317.New section 10A re-enacts the present section 10(2) and (3) of the Employment Tribunals Act 1996, which allow the tribunal to sit in private in certain circumstances.
318.Where a tribunal has been directed to conceal the identity of a witness or to keep secret all or part of the reasons for its decisions, new section 10B makes it an offence to publish anything likely to lead to the identification of the witness or the secret part of the reasons for its decision and sets out the penalty for such an offence.

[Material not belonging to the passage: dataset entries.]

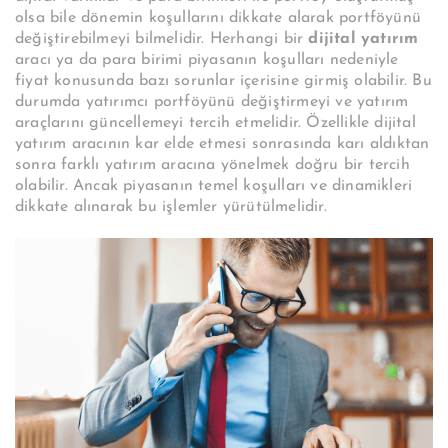
olsa bile dönemin koşullarını dikkate alarak portföyünü
değiştirebilmeyi bilmelidir. Herhangi bir
dijital yatırım
aracı ya da para birimi piyasanın koşulları nedeniyle
fiyat konusunda bazı sorunlar içerisine girmiş olabilir. Bu
durumda yatırımcı portföyünü değiştirmeyi ve yatırım
araçlarını güncellemeyi tercih etmelidir. Özellikle dijital
yatırım aracının kar elde etmesi sonrasında karı aldıktan
sonra farklı yatırım aracına yönelmek doğru bir tercih
olabilir. Ancak piyasanın temel koşulları ve dinamikleri
dikkate alınarak bu işlemler yürütülmelidir.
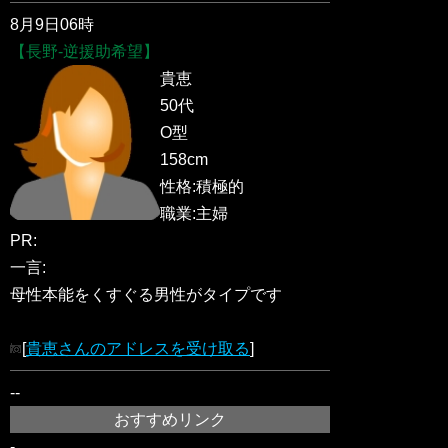
8月9日06時
【長野-逆援助希望】
貴恵
50代
O型
158cm
性格:積極的
職業:主婦
PR:
一言:
母性本能をくすぐる男性がタイプです
[
貴恵さんのアドレスを受け取る
]
--
おすすめリンク
-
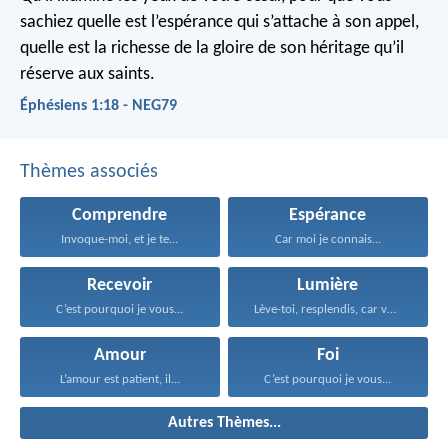
sachiez quelle est l’espérance qui s’attache à son appel,
quelle est la richesse de la gloire de son héritage qu’il
réserve aux saints.
Éphésiens 1:18 - NEG79
Thèmes associés
Comprendre
Espérance
Invoque-moi, et je te...
Car moi je connais...
Recevoir
Lumière
C’est pourquoi je vous...
Lève-toi, resplendis, car voici...
Amour
Foi
L’amour est patient, il...
C’est pourquoi je vous...
Autres Thèmes...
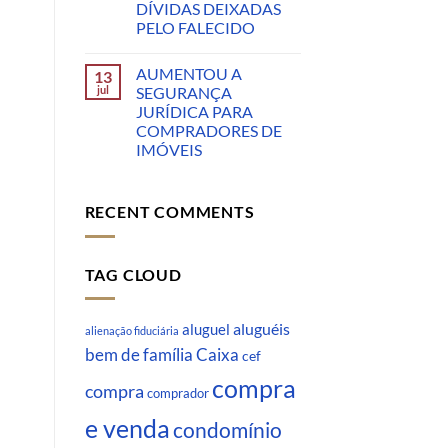
DÍVIDAS DEIXADAS
PELO FALECIDO
AUMENTOU A
13
jul
SEGURANÇA
JURÍDICA PARA
COMPRADORES DE
IMÓVEIS
RECENT COMMENTS
TAG CLOUD
aluguéis
aluguel
alienação fiduciária
Caixa
bem de família
cef
compra
compra
comprador
e venda
condomínio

319.Paragraph 4 provides that section 28(5) of the Employment Tribunals Act 1996 (which provides that a Minister of the Crown may direct that proceedings be heard and determined by the Employment Appeal Tribunal President alone) shall cease to have effect. Paragraph 5 provides (in a way similar to the provision made for employment tribunals), that a Minister of the Crown may direct that appeals in national security cases be heard by a specially constituted Appeal Tribunal and that special procedures are to be used, and for the appointment of a special advocate to represent the interests of an excluded person.
320.Paragraphs 6 and 7 remove the power of Ministers to issue certificates which are conclusive as to the fact that an act was done on grounds of national security for the purposes of the Race Relations Act 1976 and the Disability Discrimination Act 1995 respectively.
321.Sections 42 to 47 contain various general and consequential provisions.